An upside to proposing the debt ceiling idea now is that it helps persuade Republican lawmakers not to withhold their support for keeping the government open. Cantor’s suggestion this week comes as Republicans are taking heavy fire from conservative advocates for refraining from risking a government shutdown over Obamacare. House leaders have postponed consideration [12] of the continuing resolution until next week to build support.

Last month, Speaker John Boehner (R-OH) floated the idea [13] of delaying or defunding the health care reform law in a debt ceiling package. But he, too, stopped short of drawing any red lines. A leadership aide described it at the time as an “option.”

Despite the anti-Obamacare frenzy consuming their right flank, Republican leaders recognize that both a shutdown and default would be a disaster for their party, potentially threatening their House majority ahead of a mid-term election when they hope to win back the Senate [14]. Their balancing act to satisfy conservatives enough to avert a shutdown but not to create expectations that threatening debt default is the way to go.

Then again, maybe this isn’t overreach at all that we’re looking at. Maybe it’s really an incredibly sneaky plan to simultaneously limit access to healthcare for people (a core value [15] held by much of the contemporary GOP base) AND blame it all on Obamacare. At least in some states…states that don’t accept the Medicaid expansion. Because by threatening to shutdown the government or defaulting on the debt over their opposition to Obamacare the GOP is still going to destroy the finances of hospitals in the states that refuse to accept the Medicaid expansion. That’s because that delay in the Medicaid cuts that the Obama administration agreed to in May [3] can’t actually be implemented until Congress passes a budget. Now all they have to do is ensure that the public blames all the hospital closures and healthcare problems that results from these cuts on Obamacare and not the perpetual budget and healthcare warfare waged by the GOP which [16] shouldn’t [17] be [18] too hard to do. If this wasn’t an accident, it was kind of brilliant. Except for the part about how the GOP has to explain shutting down the government or defaulting on the national debt. So it’s possible that the GOP is operating in “Mad Dog [19]” mode right now, and given the larger debt battles that are swirling around this issue, this is potentially a much scarier story about politically and ideologically-driven attempts to restrict health care to poor people than stories about politically and ideologically-driven attempts to restrict health care to poor people normally are [20]:

Without New Budget, HHS Finalizes $1.1 Billion in Medicaid Hospital Cuts
Dylan Scott 4:58 PM EDT, Friday September 13, 2013

Because a gridlocked Congress won’t be passing a new budget anytime soon, the U.S. Department of Health and Human Services finalized a rule Friday for $1.1 billion in Medicaid cuts to hospitals under the Affordable Care Act, cuts that could hit hospitals particularly hard in states that don’t expand Medicaid through the law.
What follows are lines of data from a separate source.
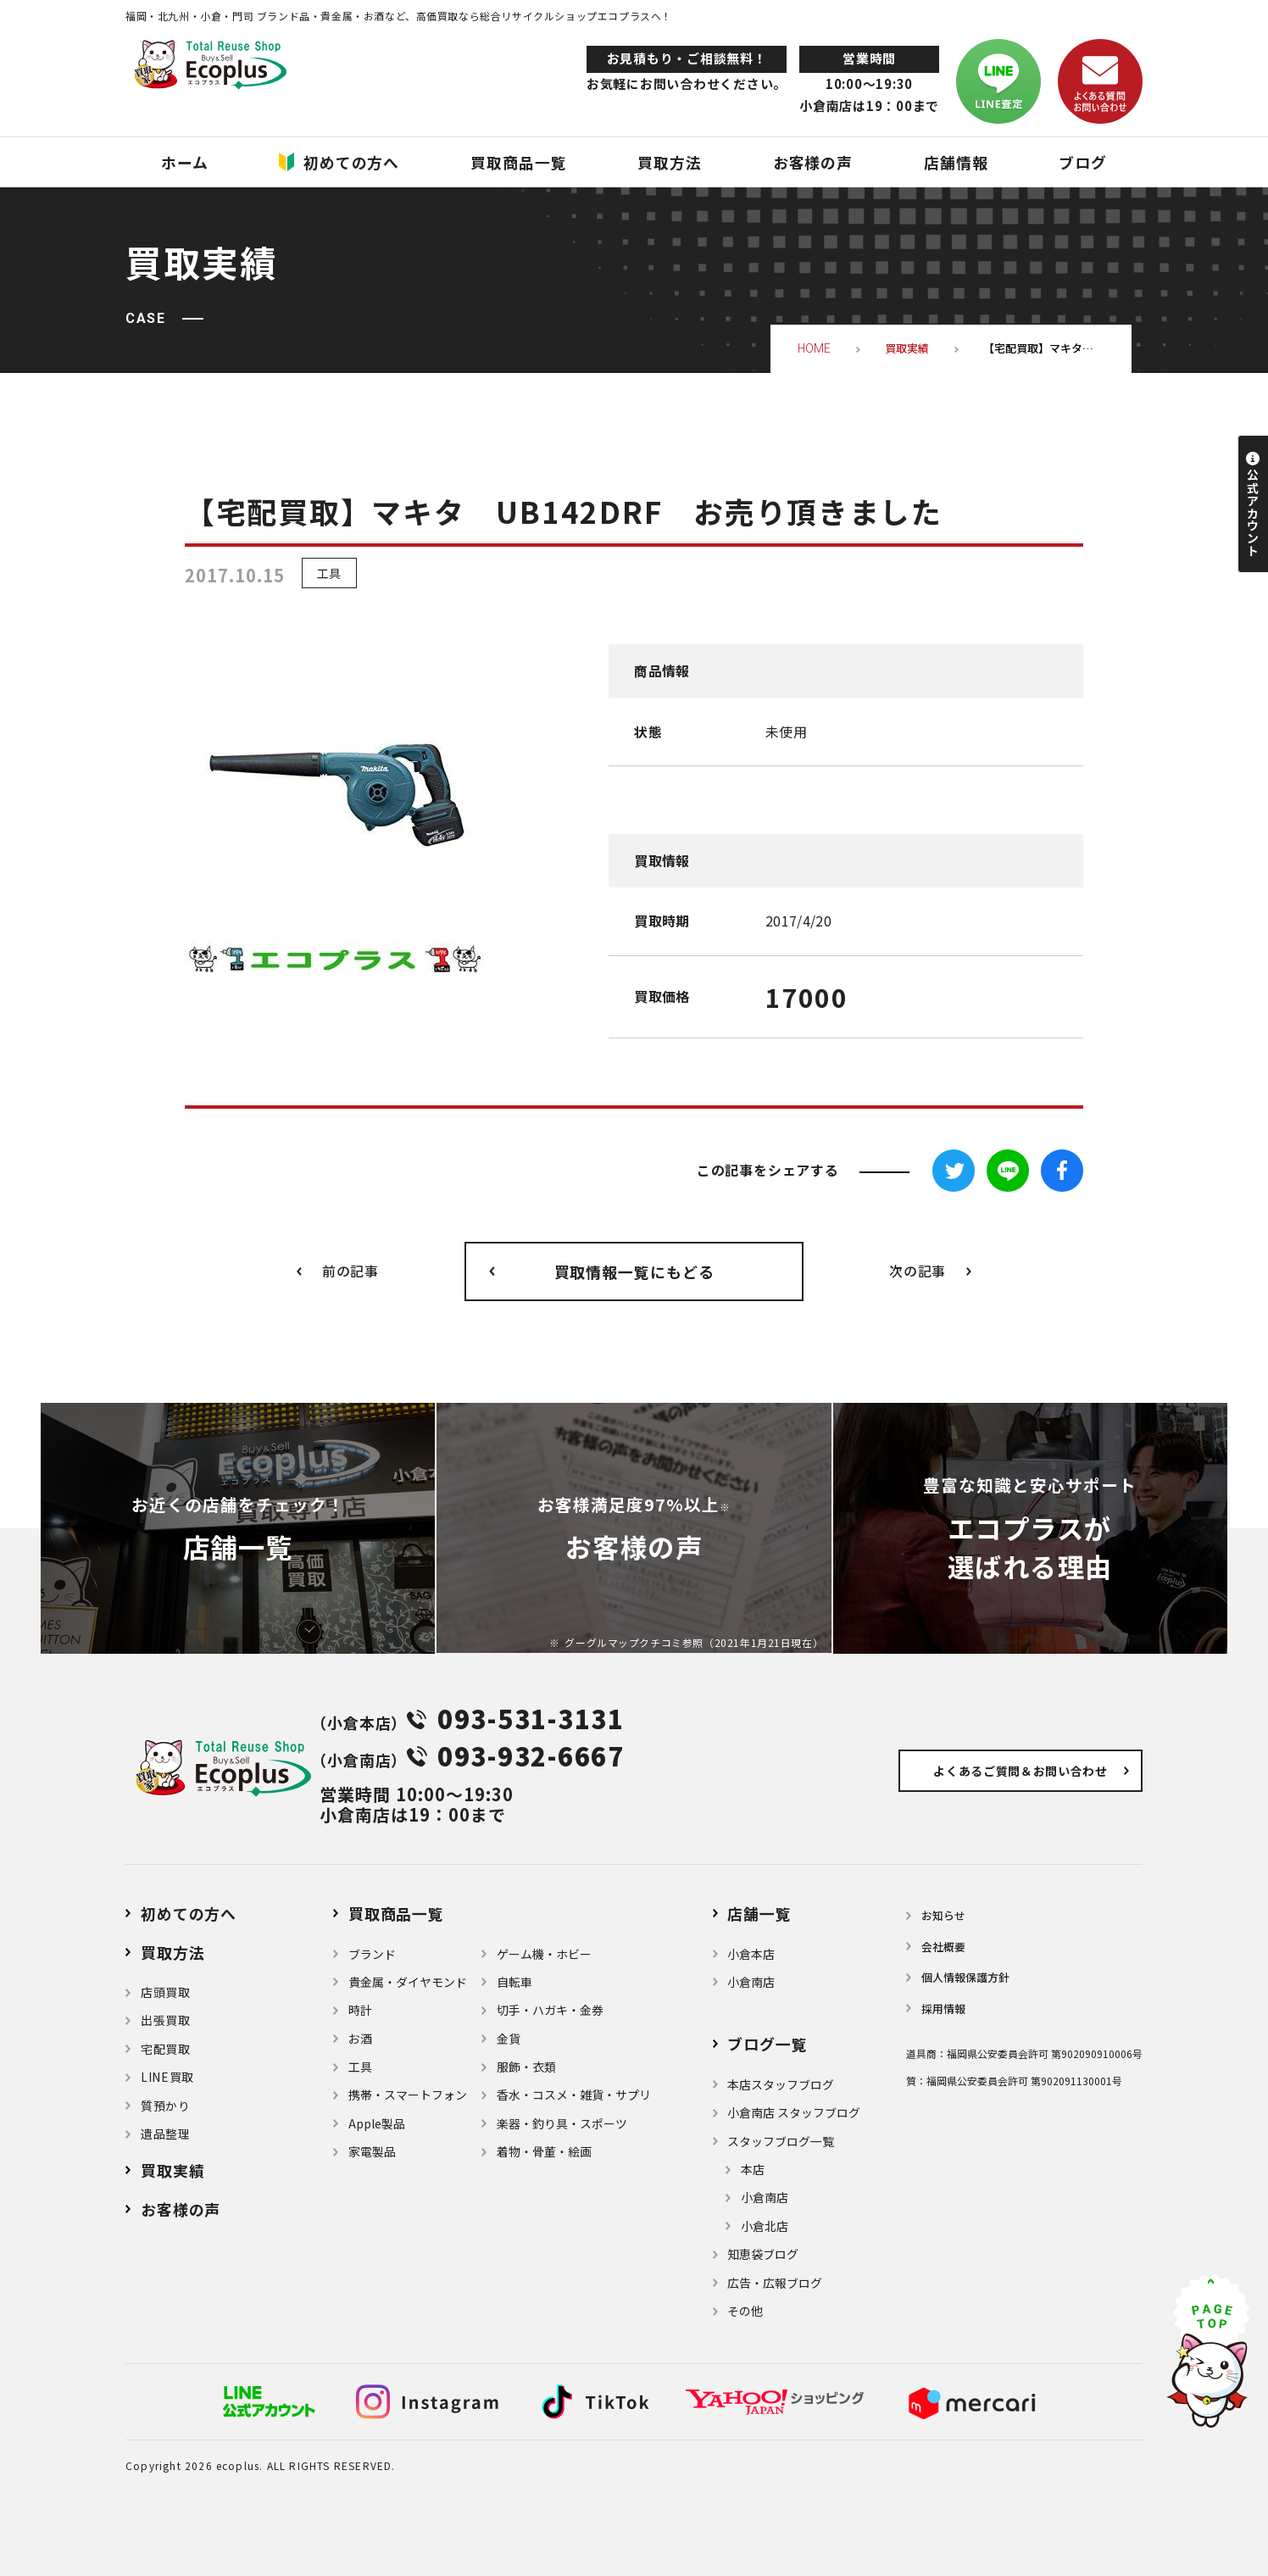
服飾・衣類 (526, 2066)
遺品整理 (166, 2133)
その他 (745, 2310)
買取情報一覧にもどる (634, 1271)
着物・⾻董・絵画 (544, 2151)
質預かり (166, 2105)
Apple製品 (376, 2123)
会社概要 (943, 1947)
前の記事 (350, 1271)
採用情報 (943, 2008)
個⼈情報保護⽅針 (965, 1977)
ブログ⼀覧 (767, 2044)
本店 (753, 2169)
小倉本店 (751, 1953)
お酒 (360, 2038)
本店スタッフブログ (780, 2084)
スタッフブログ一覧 (780, 2141)
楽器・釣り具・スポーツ (562, 2123)
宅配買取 (166, 2048)
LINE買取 (167, 2076)
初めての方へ (188, 1913)
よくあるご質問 (1020, 1770)
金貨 (508, 2038)
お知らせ (943, 1915)
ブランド (372, 1953)
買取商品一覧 (396, 1913)
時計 (360, 2009)
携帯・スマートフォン (407, 2094)
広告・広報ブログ (774, 2282)
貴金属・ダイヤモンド (407, 1981)
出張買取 (166, 2019)
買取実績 (173, 2170)
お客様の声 (180, 2209)
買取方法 (173, 1952)
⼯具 (360, 2066)
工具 (329, 573)
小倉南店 (751, 1981)
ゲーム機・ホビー (544, 1953)
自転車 (514, 1981)
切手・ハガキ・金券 (550, 2009)
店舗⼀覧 (759, 1913)
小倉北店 (764, 2225)
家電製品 (372, 2151)
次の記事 (917, 1271)
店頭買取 (166, 1991)
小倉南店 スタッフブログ (793, 2112)
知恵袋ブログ (762, 2253)
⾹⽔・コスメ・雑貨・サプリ (574, 2094)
President Obama proposed postponing the cuts one year in his FY 2014 budget because not every state is expanding Medicaid as originally planned. The cuts, which are to payments for hospitals that perform a lot of uncompensated care, were included in Obamacare because the law would cover more people, decreasing the overall amount of uncompensated care.
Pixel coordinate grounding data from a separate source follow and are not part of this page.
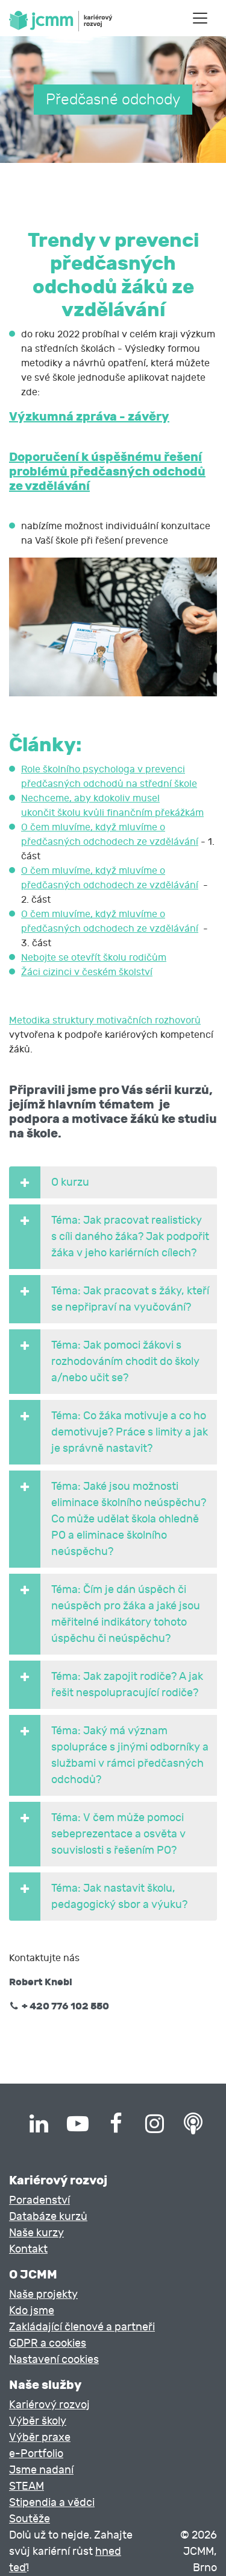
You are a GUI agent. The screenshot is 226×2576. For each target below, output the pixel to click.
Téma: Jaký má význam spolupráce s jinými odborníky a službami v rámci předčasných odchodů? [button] (109, 1755)
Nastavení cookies (54, 2359)
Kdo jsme (31, 2310)
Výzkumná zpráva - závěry (89, 416)
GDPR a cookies (47, 2343)
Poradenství (39, 2200)
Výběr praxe (40, 2437)
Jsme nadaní (41, 2470)
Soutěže (29, 2519)
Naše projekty (43, 2294)
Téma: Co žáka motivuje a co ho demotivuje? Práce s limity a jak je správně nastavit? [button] (108, 1432)
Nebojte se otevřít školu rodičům (93, 957)
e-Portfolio (36, 2453)
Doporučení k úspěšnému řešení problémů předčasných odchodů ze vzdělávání (107, 471)
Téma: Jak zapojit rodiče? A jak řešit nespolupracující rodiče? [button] (106, 1685)
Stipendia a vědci (52, 2502)
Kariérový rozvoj (49, 2405)
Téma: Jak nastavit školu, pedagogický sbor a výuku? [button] (98, 1896)
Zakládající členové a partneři (82, 2327)
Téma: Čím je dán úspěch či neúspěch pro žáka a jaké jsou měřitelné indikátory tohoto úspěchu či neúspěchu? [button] (104, 1614)
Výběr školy (37, 2421)
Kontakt (28, 2249)
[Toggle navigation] (200, 18)
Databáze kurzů (48, 2216)
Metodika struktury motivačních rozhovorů (105, 1020)
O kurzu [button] (49, 1182)
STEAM (26, 2486)
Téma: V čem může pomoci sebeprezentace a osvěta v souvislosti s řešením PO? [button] (97, 1834)
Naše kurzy (36, 2233)
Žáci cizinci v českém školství (86, 972)
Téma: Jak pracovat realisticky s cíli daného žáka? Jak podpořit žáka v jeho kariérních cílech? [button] (109, 1236)
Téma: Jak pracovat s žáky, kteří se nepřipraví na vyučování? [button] (109, 1299)
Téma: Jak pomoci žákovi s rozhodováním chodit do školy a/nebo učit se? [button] (104, 1361)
The president’s proposal reflected the reality that 20-plus states have refused to expand Medicaid coverage under the health care reform law. If the cuts went into effect, hospitals in those non-expanding states would receive smaller reimbursements from HHS without the compensatory expansion of coverage.

But without a new budget from Congress, HHS wasn’t able to implement the president’s proposal.

“HHS has no flexibility to institute a delay of the DSH allotment reductions without congressional action,” the rule released Friday said.

For those [21] governors [22] that still fear a dystopian world free of uninsured poor people It might worth reminding them that there would still uninsured people left in their states even if they accept it [23]. It’s a long shot, but it just might work.